By Tiago Marreiros Moreira & Francisco Cabral Matos
Posted: 26th September 2013 16:07
The Portuguese economy has been facing significant challenges particularly in the past few years, not only as an immediate result of the financial crisis, but also and in a more structural manner, in the general context of the worldwide globalisation. 
Whilst it may be argued that Portuguese enterprises took some time to break new grounds and expand their business towards the European market and even other economies further beyond, is also holds true that the Portuguese legal and tax systems were not totally investor-friendly and have been discouraging both inward and outward investment.
In spite of the foregoing, it is often pointed out that times of crises ultimately give way to interesting opportunities and to new waves of development fostered, to great extent, by the need to be innovative and make a difference – preferably a positive one.  The authors are truly convinced that this is currently the case of Portugal, and hopefully this article will succeed to evidence that.
Portugal is in fact internationally recognised as a technologically developed country with significant know-how, e.g. on research and development, biotechnologies and software development, thanks to considerable investment made in public infrastructures, such as schools, universities, hospitals and research centres.  Portuguese universities developed valuable international partnerships and are nowadays very well ranked worldwide.
In addition to that, Portugal as a nation benefits from long lasting cultural, politic and economic ties with some of the most relevant emerging economies, such as China, Brazil, Angola, Mozambique (and other Portuguese speaking countries).  For all these reasons, it is fair to say that Portugal may easily become a privileged gateway for investments ranging from Latin America, to Africa and even to Asia.
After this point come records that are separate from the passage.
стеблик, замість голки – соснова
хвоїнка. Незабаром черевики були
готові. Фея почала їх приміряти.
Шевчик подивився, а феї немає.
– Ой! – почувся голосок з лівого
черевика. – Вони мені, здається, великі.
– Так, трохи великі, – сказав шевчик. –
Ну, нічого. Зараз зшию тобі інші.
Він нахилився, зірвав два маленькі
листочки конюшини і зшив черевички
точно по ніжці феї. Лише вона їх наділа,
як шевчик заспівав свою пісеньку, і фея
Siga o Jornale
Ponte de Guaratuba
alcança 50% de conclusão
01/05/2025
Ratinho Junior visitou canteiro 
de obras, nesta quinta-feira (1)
The last step in Portugal’s globalisation is an important Corporate Income Tax Reform (“CIT Reform”) currently undergoing, which places Portuguese tax system at an international level playing field, alongside with the most relevant European countries.  The CIT Reform, which should be in force as of 1 January 2014, allows for Portuguese companies to arise as an efficient international investment vehicle.
A Worldwide Participation Exemption
Portugal is due to have one of the most efficient participation exemption regimes in Europe, which grants a full exemption applicable to dividends received from, and capital gains derived from the sale of, participations representing at least 2 per cent. of the subsidiary’s share capital or voting rights, and held for a minimum period of one year.  This regime will apply to subsidiaries established worldwide, except for those established in blacklisted jurisdictions.
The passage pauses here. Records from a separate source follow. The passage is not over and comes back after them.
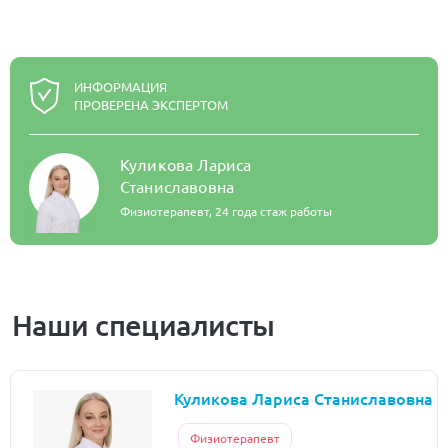
ИНФОРМАЦИЯ
ПРОВЕРЕНА ЭКСПЕРТОМ
Куликова Лариса
Станиславовна
Физиотерапевт,
24 года стаж работы
Наши специалисты
Куликова Лариса Станиславовна
Физиотерапевт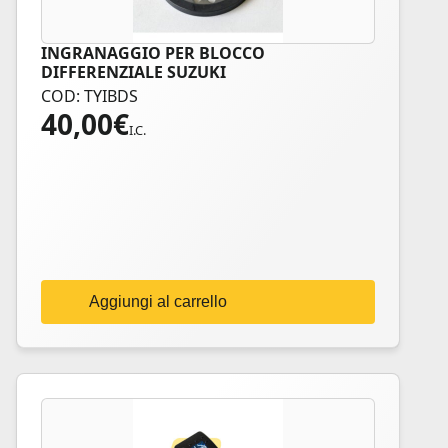
INGRANAGGIO PER BLOCCO
DIFFERENZIALE SUZUKI
COD: TYIBDS
40,00
€
I.C.
Aggiungi al carrello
The participation exemption will also apply to permanent establishments of Portuguese companies, so that profits attributable to foreign permanent establishments will be fully exempt in Portugal.  Nevertheless, for multiple tier structures it will also be possible for Portuguese companies to switch over from the exemption to the credit method, benefiting from an indirect foreign tax credit for income taxes borne by underlying subsidiaries.
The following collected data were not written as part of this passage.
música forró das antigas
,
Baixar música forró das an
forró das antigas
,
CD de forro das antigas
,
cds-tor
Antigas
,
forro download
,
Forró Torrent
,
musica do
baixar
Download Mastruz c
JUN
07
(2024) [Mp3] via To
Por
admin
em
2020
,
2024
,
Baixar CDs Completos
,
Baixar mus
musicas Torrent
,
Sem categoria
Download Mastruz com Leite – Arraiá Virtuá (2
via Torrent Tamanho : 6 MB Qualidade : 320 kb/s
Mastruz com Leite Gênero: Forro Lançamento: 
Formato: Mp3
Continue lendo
Moreover, the participation exemption will also apply to outbound dividends, provided that the participation in the Portuguese company paying out the dividends represents at least 2 per cent. of the subsidiary’s share capital or voting rights, is held for a minimum period of one year.  Such dividend exemption will apply not only to European parent companies, but also to parent companies established in third Countries that have double tax treaties in force with Portugal.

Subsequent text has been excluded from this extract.